Flagship project
KhaleejKeys
A live real-estate data platform I built and run myself. It makes the Dubai Land Department’s public record of completed property sales searchable and useful, down to an individual community or building.
What sets it apart from the usual property portals is simple: it shows what places actually sold for, taken straight from the government registry, instead of current asking prices.
- Ubuntu + Docker Compose
- Node.js / Express
- PostgreSQL + PostGIS
- Nginx + Cloudflare edge
- In-memory caching
- Chrome extension (Manifest V3)
The KhaleejKeys pipeline — government registry exports to a sub-second searchable product.
What it does
The platform holds roughly 411,000 cleaned official transactions, self-hosted on Ubuntu with Docker Compose, a Node.js and Express backend, PostgreSQL with PostGIS, and an Nginx and Cloudflare edge. On top of that sits the full product: search and deal analysis, market-trend dashboards, community pages, mortgage and yield calculators, branded PDF reports, a secured admin panel, plus SEO pages and analytics.

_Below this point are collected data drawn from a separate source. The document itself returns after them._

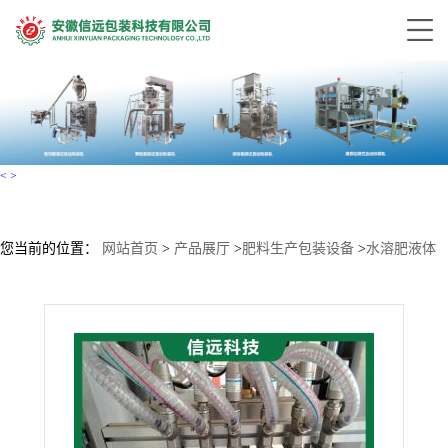
<
>
您当前的位置：
网站首页
>
产品展厅
>
肥料生产包装设备
>
水溶肥液体
包装成套生产线设备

A companion Chrome extension overlays a live investment-feasibility calculator onto third-party listing sites, so the numbers travel with you while you browse.
The data work
Behind it is an ETL pipeline that turns 7.2 GB of government exports, about 10 million raw rows, into roughly 1.7 million unique de-duplicated transactions, then filters those down to the ~411,000 in scope for the product: cash and mortgage sales only, categorised by building type and location. A mapping layer reconciles the registry’s inconsistent cadastral zones onto real community names. An in-memory caching layer keeps search and analytics under a second across the whole dataset, and lets me refresh the data in production without taking it down.
Running it properly
It runs as a real service, not a demo: a staging environment that mirrors production, deployments gated behind backups, and automated nightly off-site database backups with tested restores. That backup regime came out of a genuine incident, and it is now part of how the platform is operated rather than an afterthought.
Built independently, using my infrastructure background and AI-assisted coding tools. The architecture, the data engineering and the operations are all mine.